Le crime de mon âme damné est celui d'avoir soumis la raison à ses appétits charnels, d'avoir commis le péché de chair et d'avoir jeté ma destinée aux mains du hasards pour quelques cœurs dévorés. De pauvres cœurs sans réelles saveurs, un sacrifice bien vain. Jusqu'ici, j'ai simplement erré... sans bien ni mal mais accablé d'ennui. Je n'allais pas m'en prendre à d'autres sans-cœurs et eux non plus ne s'en prendraient pas à moi... pourquoi ferions-nous ça ? A nos yeux, nous ne sommes que des bouts de plastiques sans rien à manger. Et sans lumière à chasser, nous ne sommes plus que de simples spectres et nous errons, sans but ni raison, comme de pauvres damnés prisonnier des limbes. La dimension du néant n'est que de ténèbres et quelques roches qui flottent, autant de rochers qui se ressemblent tous. Jusqu'à finalement atterrir quelque part, une nouvelle fois, où un simple décor suffit à ce que je m'émerveille sans m'émouvoir. Comme l'errant en plein désert, celui qui désespère, me voilà qui trouve une oasis.
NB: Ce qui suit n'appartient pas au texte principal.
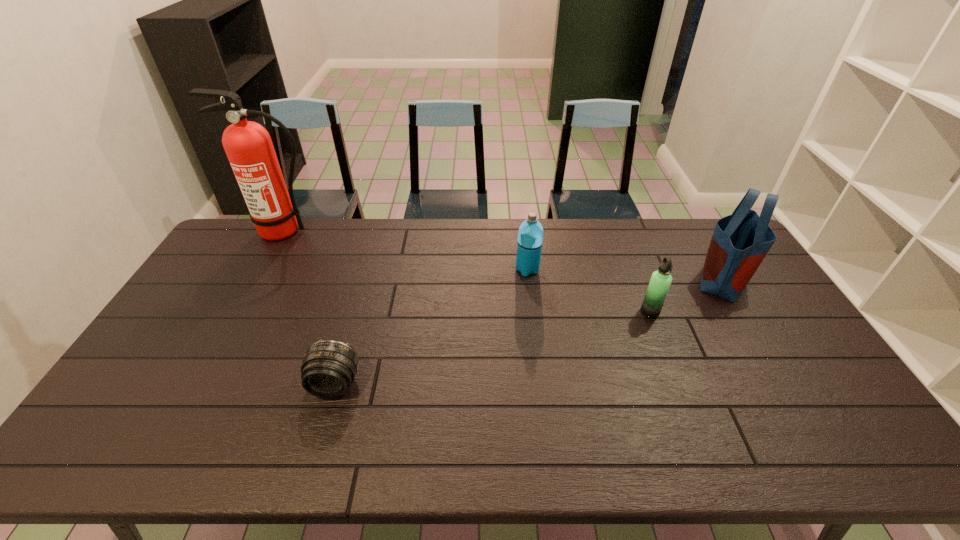 You are a GUI agent. You are given a task and a screenshot of the screen. Output one action in this format:
    pyautogui.click(x=<x>, y=<y>)
    Task: Click on the empty location between the fire extinguisher and the third object from right to left
    Image resolution: width=960 pixels, height=540 pixels.
    Given the screenshot: What is the action you would take?
    pyautogui.click(x=406, y=251)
L'île est sèche, au trois-quarts recouverte d'arbres fanées qui forment une faune dense, complètement desséchée. Une sorte de forêt-jungle mort qui trône encore sur les décombres et ruines de vieux bois pourris. Sables et poussières en composent le sol et forment les rivages où n'échouent plus que des sans-cœurs ou quelques rares pauvres erres. Sous une pluie sans trêve et balayées par des vents sans relâches, je contemple le premier don qu'Astral fit à la fin des mondes. Mes cheveux humides, d'ordinaires hérissés, ne deviennent plus qu'une longue traine qui colle à mon dos... l'eau qui me recouvre me pèse alors que le vent s'acharne. J'erre, fatigué, foudroyé de crampes et victime de spasmes affreux. Pas âme qui vive ici sinon mes semblables ; nul créature qui me voudrait du mal ou à qui j'en voudrais.
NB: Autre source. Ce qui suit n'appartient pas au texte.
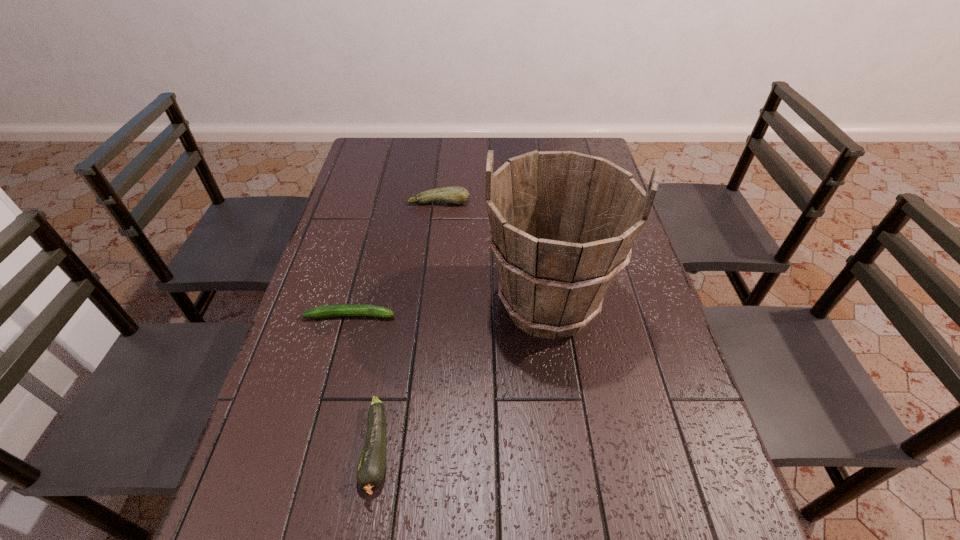 This screenshot has height=540, width=960. Find the location of `vacant area in the image that satisfies the following two spatial constraints: 1. on the front side of the tallest object; 2. on the front-facing side of the second farthest zucchini`. vacant area in the image that satisfies the following two spatial constraints: 1. on the front side of the tallest object; 2. on the front-facing side of the second farthest zucchini is located at coordinates (550, 315).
Pas un seul cœur ! Pas le moindre éclat de lumière !

La sinistre jungle-forêt qui recouvre l'île est calme. Calme et sombre, d'un silence à apaiser les morts mais pas faim dévorante. Quand soudain, des bruits ne tardent pas à se faire entendre, d'abord lointains mais finalement de plus en plus proche. Des arbres qu'on brise en éclat et qui valdinguent, violemment déracinés : quelque chose cout et défonçait tout sur son passage. J'attend pas de savoir ce que c'est pour fuir cette chose qui semble venir en ma direction. Je saute les moindres obstacles avec empressement, il glisse par dessous les ruines de quelques arbres abattus, roule afin d'esquiver un nouveau un tronc qui vole en ma direction et me comporte comme un pauvre gibier que l'on traque. J'improvise dans ma course, laisse mon corps me guider au travers de la flore, fait confiance à mes réflexes plus qu'à mes pensées. Le vacarme continue, si proche que je le sais, je suis mort... mais non, la chose me frôle... aussi véloce et féroce qu'un éléphant plein d'élan.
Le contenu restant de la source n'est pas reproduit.